Ram and ewe fertility both can be improved with targeted and timely bumps in nutrition.
At the recent Ontario Sheep Convention Richard Ehrhardt of Michigan State University shared his tips for making sure rams are ready for successful breeding and that ewes are healthy enough to successfully carry a lamb.
Why it matters: Sheep farming is a tight-margin business, so reproductive efficiency is key for many farmers to make money.
They can keep their feed costs down by grazing sheep and rams on inexpensive pasture, but Ehrhardt argues that bumping up feed before breeding time can be one of the best investments sheep farmers make.
Getting rams ready
Rams can use a good-quality, lower-protein feed for the four weeks before the breeding period begins. Ehrhardt said that feeding two times the maintenance diet during that period will help make sure rams are in good condition for breeding. They can lose body condition during the breeding period, so making sure they are in good condition first is critical to keeping them healthy and doing their job. Be careful not to provide too much protein, which is easier to grow in an area with rich forages like Ontario.
Ehrhardt had several other tips for making sure a ram is ready to breed ewes, although he acknowledged a lack of small ruminant veterinarians can be a challenge:
- Palpate testicles to make sure they are healthy.
- Put the rams with teaser ewes and observe their activity level. He avoids using young rams for spring breeding.
- Make sure rams’ hips are healthy.
- A lot of semen activity can be seen with a basic microscope.

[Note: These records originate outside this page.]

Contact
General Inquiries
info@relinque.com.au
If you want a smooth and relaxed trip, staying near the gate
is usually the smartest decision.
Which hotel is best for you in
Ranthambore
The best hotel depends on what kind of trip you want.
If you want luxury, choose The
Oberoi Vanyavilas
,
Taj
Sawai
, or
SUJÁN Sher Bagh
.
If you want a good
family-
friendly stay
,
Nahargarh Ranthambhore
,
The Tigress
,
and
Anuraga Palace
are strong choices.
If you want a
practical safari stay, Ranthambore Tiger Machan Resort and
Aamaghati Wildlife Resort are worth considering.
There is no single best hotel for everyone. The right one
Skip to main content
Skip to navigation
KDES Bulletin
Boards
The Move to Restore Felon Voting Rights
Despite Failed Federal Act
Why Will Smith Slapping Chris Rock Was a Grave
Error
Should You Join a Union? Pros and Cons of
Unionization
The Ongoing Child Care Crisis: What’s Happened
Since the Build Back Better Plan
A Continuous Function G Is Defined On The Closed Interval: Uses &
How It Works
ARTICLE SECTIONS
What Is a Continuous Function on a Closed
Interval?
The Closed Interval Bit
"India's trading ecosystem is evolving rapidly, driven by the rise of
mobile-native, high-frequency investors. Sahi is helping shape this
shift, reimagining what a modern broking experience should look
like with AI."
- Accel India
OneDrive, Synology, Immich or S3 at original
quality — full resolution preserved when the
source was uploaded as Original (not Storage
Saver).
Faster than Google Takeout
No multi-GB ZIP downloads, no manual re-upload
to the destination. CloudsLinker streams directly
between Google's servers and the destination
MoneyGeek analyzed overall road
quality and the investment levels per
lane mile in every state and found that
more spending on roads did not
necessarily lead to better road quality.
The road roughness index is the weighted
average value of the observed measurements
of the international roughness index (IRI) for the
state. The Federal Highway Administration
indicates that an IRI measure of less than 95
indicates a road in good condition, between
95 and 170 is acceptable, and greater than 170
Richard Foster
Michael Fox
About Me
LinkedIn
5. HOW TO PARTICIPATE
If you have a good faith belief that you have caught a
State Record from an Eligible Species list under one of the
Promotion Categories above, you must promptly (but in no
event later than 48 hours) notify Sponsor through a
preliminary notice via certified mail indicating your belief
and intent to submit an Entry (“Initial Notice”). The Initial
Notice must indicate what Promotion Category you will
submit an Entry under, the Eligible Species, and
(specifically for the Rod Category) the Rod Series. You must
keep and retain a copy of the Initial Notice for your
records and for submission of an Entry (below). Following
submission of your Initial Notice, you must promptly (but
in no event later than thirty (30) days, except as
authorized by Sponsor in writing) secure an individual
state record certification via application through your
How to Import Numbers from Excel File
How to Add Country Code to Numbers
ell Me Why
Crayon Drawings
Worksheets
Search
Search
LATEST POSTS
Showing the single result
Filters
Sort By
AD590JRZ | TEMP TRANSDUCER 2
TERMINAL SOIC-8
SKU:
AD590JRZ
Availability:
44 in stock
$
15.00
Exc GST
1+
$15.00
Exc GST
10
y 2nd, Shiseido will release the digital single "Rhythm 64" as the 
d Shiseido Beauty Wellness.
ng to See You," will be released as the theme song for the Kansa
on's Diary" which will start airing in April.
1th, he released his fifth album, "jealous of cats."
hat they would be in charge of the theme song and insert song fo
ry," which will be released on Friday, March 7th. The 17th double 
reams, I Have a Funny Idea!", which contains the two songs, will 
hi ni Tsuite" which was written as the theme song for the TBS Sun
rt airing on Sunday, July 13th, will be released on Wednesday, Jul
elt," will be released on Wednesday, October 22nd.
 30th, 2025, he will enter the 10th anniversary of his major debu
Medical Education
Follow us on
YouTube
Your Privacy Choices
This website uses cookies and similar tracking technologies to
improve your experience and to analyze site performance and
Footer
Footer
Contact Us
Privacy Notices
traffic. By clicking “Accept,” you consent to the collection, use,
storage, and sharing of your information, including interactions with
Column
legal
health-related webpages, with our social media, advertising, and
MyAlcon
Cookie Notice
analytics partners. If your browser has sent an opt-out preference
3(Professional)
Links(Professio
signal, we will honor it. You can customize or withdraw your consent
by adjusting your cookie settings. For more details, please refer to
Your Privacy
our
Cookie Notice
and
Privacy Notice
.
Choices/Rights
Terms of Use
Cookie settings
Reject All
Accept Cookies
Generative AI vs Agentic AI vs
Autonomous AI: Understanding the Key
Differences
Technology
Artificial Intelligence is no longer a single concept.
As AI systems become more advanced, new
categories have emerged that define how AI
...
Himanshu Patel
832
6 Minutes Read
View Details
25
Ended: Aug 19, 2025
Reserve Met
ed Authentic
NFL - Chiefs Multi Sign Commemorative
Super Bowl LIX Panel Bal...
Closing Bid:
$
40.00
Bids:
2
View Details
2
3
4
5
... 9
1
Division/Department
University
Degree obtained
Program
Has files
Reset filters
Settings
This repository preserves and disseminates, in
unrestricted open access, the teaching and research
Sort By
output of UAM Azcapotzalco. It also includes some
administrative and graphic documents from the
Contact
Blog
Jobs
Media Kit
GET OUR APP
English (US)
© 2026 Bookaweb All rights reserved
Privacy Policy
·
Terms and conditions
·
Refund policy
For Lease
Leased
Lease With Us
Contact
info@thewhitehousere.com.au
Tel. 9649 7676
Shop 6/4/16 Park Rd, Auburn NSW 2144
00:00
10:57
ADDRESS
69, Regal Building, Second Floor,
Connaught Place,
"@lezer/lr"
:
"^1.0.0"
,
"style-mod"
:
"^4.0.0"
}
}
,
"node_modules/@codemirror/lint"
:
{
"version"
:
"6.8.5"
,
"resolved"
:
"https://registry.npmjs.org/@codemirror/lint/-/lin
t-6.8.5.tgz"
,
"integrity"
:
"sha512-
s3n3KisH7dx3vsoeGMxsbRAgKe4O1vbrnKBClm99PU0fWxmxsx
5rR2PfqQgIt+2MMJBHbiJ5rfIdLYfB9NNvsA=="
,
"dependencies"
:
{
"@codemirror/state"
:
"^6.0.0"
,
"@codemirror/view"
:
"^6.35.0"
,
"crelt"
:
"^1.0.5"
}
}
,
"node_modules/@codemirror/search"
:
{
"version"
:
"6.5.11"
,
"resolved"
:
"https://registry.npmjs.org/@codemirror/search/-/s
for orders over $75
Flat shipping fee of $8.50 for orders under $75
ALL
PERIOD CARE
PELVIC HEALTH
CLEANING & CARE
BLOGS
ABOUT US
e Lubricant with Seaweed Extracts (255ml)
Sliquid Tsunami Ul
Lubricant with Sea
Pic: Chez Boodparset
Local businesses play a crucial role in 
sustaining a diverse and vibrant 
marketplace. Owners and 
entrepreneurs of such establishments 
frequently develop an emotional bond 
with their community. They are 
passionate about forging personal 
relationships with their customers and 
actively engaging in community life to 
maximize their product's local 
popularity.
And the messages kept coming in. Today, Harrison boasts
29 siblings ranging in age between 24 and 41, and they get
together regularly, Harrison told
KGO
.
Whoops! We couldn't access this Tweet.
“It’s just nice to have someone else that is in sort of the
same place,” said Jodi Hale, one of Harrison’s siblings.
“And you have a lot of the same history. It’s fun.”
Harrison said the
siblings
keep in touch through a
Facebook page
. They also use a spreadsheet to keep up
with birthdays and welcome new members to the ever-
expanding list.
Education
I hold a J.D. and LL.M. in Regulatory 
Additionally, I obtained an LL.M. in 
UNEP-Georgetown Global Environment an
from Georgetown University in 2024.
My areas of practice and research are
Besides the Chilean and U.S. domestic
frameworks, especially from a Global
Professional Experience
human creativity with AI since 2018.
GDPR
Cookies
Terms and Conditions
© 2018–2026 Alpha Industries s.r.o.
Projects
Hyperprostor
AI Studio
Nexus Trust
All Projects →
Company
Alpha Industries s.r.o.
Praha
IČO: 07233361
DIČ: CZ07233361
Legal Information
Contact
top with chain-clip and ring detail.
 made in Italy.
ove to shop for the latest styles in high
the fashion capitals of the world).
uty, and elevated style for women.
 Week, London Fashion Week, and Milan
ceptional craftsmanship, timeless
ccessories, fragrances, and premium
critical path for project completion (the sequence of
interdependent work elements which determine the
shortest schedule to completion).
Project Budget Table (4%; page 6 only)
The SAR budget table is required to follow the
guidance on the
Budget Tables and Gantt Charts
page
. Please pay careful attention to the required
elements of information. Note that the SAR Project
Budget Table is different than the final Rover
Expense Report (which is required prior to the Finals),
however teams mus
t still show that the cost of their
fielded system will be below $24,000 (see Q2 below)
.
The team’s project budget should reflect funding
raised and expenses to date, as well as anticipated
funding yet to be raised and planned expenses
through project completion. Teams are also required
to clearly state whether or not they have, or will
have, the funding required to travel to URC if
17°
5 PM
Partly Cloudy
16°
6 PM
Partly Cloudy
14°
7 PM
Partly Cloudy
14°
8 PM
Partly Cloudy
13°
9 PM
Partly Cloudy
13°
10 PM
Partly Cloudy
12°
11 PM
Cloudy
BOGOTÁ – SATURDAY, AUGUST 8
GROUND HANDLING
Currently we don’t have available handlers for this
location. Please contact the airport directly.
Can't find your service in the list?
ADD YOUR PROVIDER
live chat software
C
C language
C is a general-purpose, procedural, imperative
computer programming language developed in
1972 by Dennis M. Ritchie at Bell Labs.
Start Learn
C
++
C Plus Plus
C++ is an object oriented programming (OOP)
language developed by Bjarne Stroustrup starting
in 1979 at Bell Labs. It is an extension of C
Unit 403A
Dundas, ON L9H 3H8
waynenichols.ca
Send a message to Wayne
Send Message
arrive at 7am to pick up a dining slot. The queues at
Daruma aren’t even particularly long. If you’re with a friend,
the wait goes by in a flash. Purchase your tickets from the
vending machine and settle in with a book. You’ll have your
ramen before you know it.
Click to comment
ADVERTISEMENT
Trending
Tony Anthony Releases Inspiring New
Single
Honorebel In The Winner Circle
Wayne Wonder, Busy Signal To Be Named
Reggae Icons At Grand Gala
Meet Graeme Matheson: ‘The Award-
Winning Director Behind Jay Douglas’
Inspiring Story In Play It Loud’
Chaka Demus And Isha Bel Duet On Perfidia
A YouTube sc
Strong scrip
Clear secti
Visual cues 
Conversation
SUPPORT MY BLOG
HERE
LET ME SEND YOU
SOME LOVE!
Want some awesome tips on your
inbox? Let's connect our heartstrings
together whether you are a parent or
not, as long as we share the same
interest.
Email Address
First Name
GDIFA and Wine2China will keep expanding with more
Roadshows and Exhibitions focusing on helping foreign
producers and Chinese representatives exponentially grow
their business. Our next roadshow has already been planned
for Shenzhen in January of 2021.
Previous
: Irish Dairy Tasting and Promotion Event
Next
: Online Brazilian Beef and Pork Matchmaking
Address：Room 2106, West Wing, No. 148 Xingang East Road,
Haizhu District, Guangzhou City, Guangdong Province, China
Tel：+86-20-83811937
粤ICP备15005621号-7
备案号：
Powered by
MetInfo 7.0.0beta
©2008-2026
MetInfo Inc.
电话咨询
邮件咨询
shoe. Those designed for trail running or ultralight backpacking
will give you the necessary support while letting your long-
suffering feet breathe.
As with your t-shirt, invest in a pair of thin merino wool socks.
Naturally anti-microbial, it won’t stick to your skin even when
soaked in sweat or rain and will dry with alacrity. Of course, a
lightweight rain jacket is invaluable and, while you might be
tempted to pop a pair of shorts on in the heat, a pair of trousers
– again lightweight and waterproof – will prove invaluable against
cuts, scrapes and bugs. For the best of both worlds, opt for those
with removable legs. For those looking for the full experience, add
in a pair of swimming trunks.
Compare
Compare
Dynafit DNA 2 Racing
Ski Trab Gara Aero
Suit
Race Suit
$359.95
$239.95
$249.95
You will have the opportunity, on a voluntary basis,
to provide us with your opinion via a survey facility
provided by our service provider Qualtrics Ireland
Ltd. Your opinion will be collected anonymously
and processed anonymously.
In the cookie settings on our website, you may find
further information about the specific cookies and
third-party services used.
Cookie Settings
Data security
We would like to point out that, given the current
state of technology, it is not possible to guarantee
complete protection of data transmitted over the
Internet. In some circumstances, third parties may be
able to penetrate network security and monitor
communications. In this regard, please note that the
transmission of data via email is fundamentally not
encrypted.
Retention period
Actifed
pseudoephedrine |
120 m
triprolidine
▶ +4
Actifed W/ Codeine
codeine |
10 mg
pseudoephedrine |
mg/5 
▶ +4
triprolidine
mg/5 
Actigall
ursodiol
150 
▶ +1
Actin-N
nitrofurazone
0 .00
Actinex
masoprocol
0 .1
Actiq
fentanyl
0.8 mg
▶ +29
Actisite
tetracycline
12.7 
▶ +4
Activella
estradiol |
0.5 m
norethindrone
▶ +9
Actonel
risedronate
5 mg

- A light priming protocol may help ready the rams for out-of-season breeding.
Ehrhardt said light priming is consistent across breeds.
The ram effect — isolating ewes from rams for 30 days and then exposing them to the rams to induce estrus — is especially important when trying to breed ewes from Feb. 15 to Aug. 15. Ehrhardt said this is because there are few ewes that cycle well throughout the year. Exposing the rams to the ewes at a coverage rate of at least two per cent can induce estrus in ewes. It won’t work for ewes that are deep in anestrus, he said.
There are differences among breeds: Dorsets, Fins and Rambouillet-crosses are more affected by ram exposure than the longer wool breeds.
“There is a cost to teaser rams, but you should use them for off-season breeding for sure,” he said.
Increased feeding can mean a 30 per cent bump in lambing percentage, Erhardt said. Farmers ask their ewes to get pregnant again about three weeks after weaning the previous crop of lambs in an accelerated lambing system, so they have limited time to make sure they are in good enough condition to go through another pregnancy, birthing and lamb feeding cycle.
Flushing, or feeding up the ewes before they hit the breeding period, is a high-return-investment practice for sheep farmers, Ehrhardt said.
“If you are not flushing your ewes, you are kind of missing out,” he said.
In a trial at Michigan State, where he is a small ruminant extension specialist, they looked at low, maintenance and highly fed ewes. They found that the ewes fed three weeks at double the maintenance ration had a 30 to 40 per cent higher profitability due to their higher reproductive productivity. Ewes fed a maintenance ration were barely better than those fed a low ration.
“We have these highly productive sheep, but we don’t know how to feed them. We need to be able to get the most out of them,” he said.
Nutritional cues affect ovulation rate, he said. Underfed ewes won’t cycle as well as those that are well fed.
Farmers can monitor their ewes based on body condition or weight gain as a percentage of body weight (an amount of weight gain can’t be recommended as a good measure because sheep breeds vary significantly in their mature size). Ehrhardt aims for a 0.5 increase in body condition score over the flushing period.
Flushing ewes by feeding them more before breeding is all about managing energy balance. Ewes that can get through lambing and into lactation feeding their lambs and maintaining a positive energy balance will maintain better body condition and be in better condition to conceive the next time they are bred.
Ehrhardt recommended aiming for a flushing ration with 65 to 73 per cent total digestible nutrients and about 11 per cent crude protein.
Farmers can achieve the extra feed level with grazing, he said, as long as the nutrients are there in the pasture and the stocking density is lower. A specialty crop can be grown for grazing for ewes as a cover crop after winter wheat harvest. Others use corn silage, or added corn in a total mixed ration to achieve the higher-energy diet.
One other caveat Ehrhardt offered includes making sure ewes are completely dried off from their previous lactation before starting a flushing program, in order to avoid mastitis. He suggests gradually lowering feed intake by feeding ewes a lower-energy diet, then removing the lambs over four to five days. Then transition ewes into the higher-energy flushing diet.